Tesla boosts its AI efforts with D1 Chip
Project Dojo puts Tesla back into a race for high-performance solutions for artificial intelligence training.
At Tesla AI Day, the company announced its new D1 Chip, custom processors based on 7nm process technology with 50 billion transistors. This chip has a die area of 645 mm², smaller than both NVIDIA A100 (826 mm²) and AMD Arcturus (750mm²). Specifications-wise, the chip is equipped with 354 training nodes based on a 64-bit superscalar CPU with 4 cores. Those are designed specifically for 8×8 multiplications and support a wide range of instructions used for AI training, including FP32, BFP16, CFP8, INT32, INT16, and INT8.
According to Tesla, their D1 chip offers 22.6 FLOPS of single-precision compute performance (FP32) and up 362 TFLOPS in BF16/CFP8. This performance is achieved within a TDP of 400W for a single D1 chip. For AI-trainings scalability is an important aspect, which is why Tesla came up with high-bandwidth interconnects (low latency switch fabric) with up to 10 TB/s. The I/O ring around the chip has 576 lanes, each offering 112 Gbit/s of bandwidth.
Tesla D1 can be linked through Dojo Interface Processor. The chips can be put on Training Tiles, each featuring 25 D1 chips. This Tile is made using a fan-out water process and features a complete cuboid solution with cooling and power delivery. Those tiles can further be connected to other cuboids creating a large network of Training Tiles.

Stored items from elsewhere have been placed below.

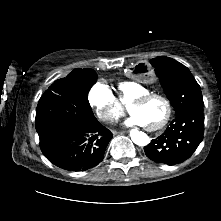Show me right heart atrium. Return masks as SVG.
Returning a JSON list of instances; mask_svg holds the SVG:
<instances>
[{
  "label": "right heart atrium",
  "mask_w": 221,
  "mask_h": 221,
  "mask_svg": "<svg viewBox=\"0 0 221 221\" xmlns=\"http://www.w3.org/2000/svg\"><path fill=\"white\" fill-rule=\"evenodd\" d=\"M88 101L104 123L111 124L124 113L122 103L106 83H95L89 91Z\"/></svg>",
  "instance_id": "right-heart-atrium-1"
}]
</instances>
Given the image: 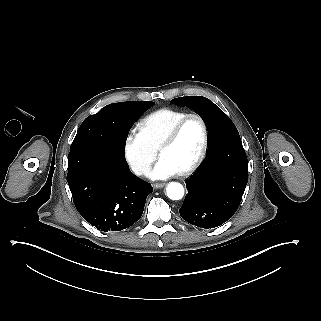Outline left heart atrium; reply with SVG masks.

Tesla demonstrated a working Tile in their laboratory operating at 2 GHz. The Training Tile offers up to 9 PFLOPS of compute performance.

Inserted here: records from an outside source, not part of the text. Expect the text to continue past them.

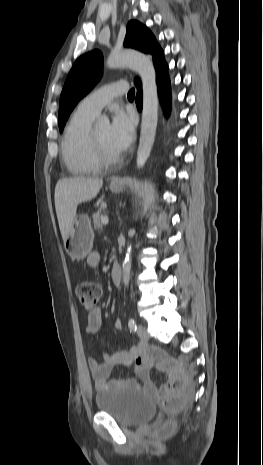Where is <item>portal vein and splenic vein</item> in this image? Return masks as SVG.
Here are the masks:
<instances>
[{
  "instance_id": "portal-vein-and-splenic-vein-1",
  "label": "portal vein and splenic vein",
  "mask_w": 263,
  "mask_h": 465,
  "mask_svg": "<svg viewBox=\"0 0 263 465\" xmlns=\"http://www.w3.org/2000/svg\"><path fill=\"white\" fill-rule=\"evenodd\" d=\"M101 222H102V224L107 225L108 222H109L108 217H107V216H103V217L101 218Z\"/></svg>"
}]
</instances>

Finally, Tesla revealed its plans for a full supercomputer featuring D1 chips. The ExaPOD is based on 120 Training Tiles with 3000 D1 chips offering 1,062,000 nodes. This configuration offers up to 1.1 ExaFLOPS of FP16/CFP8 compute performance. Upon its completion, ExaPod will become the fastest AI training supercomputer with 4x higher performance, 1.3x better performance per watt, and 5x smaller footprint than Tesla’s current NVIDIA-based supercomputers.